**Data extract**
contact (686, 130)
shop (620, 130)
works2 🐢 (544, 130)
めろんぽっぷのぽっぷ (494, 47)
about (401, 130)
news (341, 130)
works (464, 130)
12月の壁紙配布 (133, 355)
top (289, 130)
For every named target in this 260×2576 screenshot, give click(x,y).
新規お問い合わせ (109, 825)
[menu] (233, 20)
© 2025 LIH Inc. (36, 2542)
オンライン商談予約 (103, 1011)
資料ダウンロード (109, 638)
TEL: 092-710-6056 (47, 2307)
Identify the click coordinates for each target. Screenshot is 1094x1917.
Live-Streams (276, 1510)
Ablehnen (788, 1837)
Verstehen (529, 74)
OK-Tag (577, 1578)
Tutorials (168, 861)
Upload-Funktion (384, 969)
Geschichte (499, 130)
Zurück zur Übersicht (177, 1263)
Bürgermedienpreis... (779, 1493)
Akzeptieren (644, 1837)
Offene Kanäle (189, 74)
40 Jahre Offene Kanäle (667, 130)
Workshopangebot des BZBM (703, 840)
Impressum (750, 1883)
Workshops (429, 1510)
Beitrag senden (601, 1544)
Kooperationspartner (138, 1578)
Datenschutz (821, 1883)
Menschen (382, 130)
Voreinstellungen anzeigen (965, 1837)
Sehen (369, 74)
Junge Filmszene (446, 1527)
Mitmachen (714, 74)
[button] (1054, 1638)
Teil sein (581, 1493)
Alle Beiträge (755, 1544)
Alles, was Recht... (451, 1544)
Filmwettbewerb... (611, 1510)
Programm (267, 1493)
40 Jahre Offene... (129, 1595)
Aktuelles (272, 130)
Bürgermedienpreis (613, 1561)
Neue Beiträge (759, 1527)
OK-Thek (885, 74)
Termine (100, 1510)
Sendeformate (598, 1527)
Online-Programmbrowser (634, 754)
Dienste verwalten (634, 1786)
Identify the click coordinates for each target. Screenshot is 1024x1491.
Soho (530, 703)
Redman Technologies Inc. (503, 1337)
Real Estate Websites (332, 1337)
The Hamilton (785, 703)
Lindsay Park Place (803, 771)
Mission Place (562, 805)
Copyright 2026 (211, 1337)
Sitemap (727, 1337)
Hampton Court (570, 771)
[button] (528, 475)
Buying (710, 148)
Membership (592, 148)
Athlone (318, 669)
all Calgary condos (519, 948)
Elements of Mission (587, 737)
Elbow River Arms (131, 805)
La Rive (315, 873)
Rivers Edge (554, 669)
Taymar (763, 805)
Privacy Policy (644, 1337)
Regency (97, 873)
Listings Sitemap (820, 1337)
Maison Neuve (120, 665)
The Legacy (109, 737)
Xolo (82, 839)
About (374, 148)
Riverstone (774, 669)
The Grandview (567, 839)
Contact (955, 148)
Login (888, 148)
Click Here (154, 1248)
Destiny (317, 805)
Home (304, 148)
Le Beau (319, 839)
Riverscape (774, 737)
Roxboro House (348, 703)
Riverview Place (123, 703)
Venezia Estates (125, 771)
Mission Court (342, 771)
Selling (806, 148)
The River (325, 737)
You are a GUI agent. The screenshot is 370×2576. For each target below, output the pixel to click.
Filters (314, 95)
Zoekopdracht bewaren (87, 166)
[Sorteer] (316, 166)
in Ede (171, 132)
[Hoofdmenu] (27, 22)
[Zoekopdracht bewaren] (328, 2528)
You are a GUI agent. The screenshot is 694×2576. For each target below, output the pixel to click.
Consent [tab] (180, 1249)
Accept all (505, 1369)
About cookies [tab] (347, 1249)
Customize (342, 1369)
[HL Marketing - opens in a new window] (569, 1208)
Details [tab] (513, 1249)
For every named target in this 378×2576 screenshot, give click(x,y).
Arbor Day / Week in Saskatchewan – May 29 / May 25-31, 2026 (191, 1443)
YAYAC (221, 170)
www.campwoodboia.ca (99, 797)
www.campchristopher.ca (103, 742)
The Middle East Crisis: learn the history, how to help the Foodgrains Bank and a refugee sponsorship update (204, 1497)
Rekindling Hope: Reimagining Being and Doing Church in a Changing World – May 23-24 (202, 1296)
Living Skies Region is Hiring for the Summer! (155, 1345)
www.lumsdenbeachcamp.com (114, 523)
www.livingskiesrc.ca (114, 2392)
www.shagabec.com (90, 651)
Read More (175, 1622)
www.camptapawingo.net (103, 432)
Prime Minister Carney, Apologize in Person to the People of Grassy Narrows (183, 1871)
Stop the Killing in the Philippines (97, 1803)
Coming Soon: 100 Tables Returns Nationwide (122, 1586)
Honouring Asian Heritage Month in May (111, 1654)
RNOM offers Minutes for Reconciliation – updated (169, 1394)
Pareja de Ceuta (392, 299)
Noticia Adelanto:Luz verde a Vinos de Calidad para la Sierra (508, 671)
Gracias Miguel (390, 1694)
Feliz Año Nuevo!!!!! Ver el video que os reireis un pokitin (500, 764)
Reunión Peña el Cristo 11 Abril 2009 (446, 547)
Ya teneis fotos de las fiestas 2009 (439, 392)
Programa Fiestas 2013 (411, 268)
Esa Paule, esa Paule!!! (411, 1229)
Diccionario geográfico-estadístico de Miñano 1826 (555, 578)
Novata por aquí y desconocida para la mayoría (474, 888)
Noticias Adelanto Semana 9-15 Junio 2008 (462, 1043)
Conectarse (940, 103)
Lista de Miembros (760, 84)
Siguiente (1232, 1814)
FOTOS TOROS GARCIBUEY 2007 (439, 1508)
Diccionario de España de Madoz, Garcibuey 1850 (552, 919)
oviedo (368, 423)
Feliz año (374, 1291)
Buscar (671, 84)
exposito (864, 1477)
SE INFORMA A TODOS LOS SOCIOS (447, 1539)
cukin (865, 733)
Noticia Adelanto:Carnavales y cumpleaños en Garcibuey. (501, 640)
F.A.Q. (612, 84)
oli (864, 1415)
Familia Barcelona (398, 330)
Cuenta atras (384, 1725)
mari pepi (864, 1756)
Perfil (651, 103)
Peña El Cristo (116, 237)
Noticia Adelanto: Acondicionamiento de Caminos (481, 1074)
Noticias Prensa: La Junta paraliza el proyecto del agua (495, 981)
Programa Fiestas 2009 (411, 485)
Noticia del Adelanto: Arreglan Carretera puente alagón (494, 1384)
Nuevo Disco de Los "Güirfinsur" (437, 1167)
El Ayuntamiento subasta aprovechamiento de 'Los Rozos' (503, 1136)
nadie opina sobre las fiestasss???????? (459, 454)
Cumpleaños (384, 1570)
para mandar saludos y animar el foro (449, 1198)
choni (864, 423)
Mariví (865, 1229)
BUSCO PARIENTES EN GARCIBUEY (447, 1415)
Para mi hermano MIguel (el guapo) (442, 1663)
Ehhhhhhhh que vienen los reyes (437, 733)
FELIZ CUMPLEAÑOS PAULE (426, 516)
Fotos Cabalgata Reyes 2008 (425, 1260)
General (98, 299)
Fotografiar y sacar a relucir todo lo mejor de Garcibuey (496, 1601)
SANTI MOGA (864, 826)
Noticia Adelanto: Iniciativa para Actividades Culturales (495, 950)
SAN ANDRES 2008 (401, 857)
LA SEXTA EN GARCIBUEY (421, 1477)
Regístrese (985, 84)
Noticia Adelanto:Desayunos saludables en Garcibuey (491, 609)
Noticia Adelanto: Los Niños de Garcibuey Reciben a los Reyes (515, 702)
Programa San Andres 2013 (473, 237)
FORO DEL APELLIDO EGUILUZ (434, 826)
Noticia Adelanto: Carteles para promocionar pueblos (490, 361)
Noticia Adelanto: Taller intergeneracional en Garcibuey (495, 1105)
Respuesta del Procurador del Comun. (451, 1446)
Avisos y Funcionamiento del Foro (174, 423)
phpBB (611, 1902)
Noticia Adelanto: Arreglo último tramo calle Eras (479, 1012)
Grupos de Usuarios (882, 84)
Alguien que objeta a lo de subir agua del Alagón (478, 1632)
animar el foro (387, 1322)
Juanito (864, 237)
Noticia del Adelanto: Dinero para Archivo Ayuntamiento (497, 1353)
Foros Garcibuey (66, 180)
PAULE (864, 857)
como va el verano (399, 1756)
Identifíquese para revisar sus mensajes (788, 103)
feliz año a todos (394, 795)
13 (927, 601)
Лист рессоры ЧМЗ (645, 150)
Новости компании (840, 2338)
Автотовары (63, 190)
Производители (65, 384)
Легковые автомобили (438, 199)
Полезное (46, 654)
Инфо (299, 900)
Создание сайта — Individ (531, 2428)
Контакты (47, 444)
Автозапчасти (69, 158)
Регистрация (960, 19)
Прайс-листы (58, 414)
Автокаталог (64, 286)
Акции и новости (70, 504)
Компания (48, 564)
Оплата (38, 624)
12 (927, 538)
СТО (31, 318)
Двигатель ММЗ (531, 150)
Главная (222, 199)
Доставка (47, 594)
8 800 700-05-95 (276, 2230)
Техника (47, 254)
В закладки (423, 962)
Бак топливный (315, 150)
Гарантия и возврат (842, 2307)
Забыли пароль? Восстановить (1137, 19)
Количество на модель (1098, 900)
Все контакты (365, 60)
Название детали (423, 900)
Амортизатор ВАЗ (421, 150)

**What needs to be done**
Output exactly one stretch of the listing: from the line containing "F.A.Q. (612, 84)" through the line containing "como va el verano (399, 1756)", both end lines included.

**Result of this task**
F.A.Q. (612, 84)
oli (864, 1415)
Familia Barcelona (398, 330)
Cuenta atras (384, 1725)
mari pepi (864, 1756)
Perfil (651, 103)
Peña El Cristo (116, 237)
Noticia Adelanto: Acondicionamiento de Caminos (481, 1074)
Noticias Prensa: La Junta paraliza el proyecto del agua (495, 981)
Programa Fiestas 2009 (411, 485)
Noticia del Adelanto: Arreglan Carretera puente alagón (494, 1384)
Nuevo Disco de Los "Güirfinsur" (437, 1167)
El Ayuntamiento subasta aprovechamiento de 'Los Rozos' (503, 1136)
nadie opina sobre las fiestasss???????? (459, 454)
Cumpleaños (384, 1570)
para mandar saludos y animar el foro (449, 1198)
choni (864, 423)
Mariví (865, 1229)
BUSCO PARIENTES EN GARCIBUEY (447, 1415)
Para mi hermano MIguel (el guapo) (442, 1663)
Ehhhhhhhh que vienen los reyes (437, 733)
FELIZ CUMPLEAÑOS PAULE (426, 516)
Fotos Cabalgata Reyes 2008 (425, 1260)
General (98, 299)
Fotografiar y sacar a relucir todo lo mejor de Garcibuey (496, 1601)
SANTI MOGA (864, 826)
Noticia Adelanto: Iniciativa para Actividades Culturales (495, 950)
SAN ANDRES 2008 (401, 857)
LA SEXTA EN GARCIBUEY (421, 1477)
Regístrese (985, 84)
Noticia Adelanto:Desayunos saludables en Garcibuey (491, 609)
Noticia Adelanto: Los Niños de Garcibuey Reciben a los Reyes (515, 702)
Programa San Andres 2013 (473, 237)
FORO DEL APELLIDO EGUILUZ (434, 826)
Noticia Adelanto: Carteles para promocionar pueblos (490, 361)
Noticia Adelanto: Taller intergeneracional en Garcibuey (495, 1105)
Respuesta del Procurador del Comun. (451, 1446)
Avisos y Funcionamiento del Foro (174, 423)
phpBB (611, 1902)
Noticia Adelanto: Arreglo último tramo calle Eras (479, 1012)
Grupos de Usuarios (882, 84)
Alguien que objeta a lo de subir agua del Alagón (478, 1632)
animar el foro (387, 1322)
Juanito (864, 237)
Noticia del Adelanto: Dinero para Archivo Ayuntamiento (497, 1353)
Foros Garcibuey (66, 180)
PAULE (864, 857)
como va el verano (399, 1756)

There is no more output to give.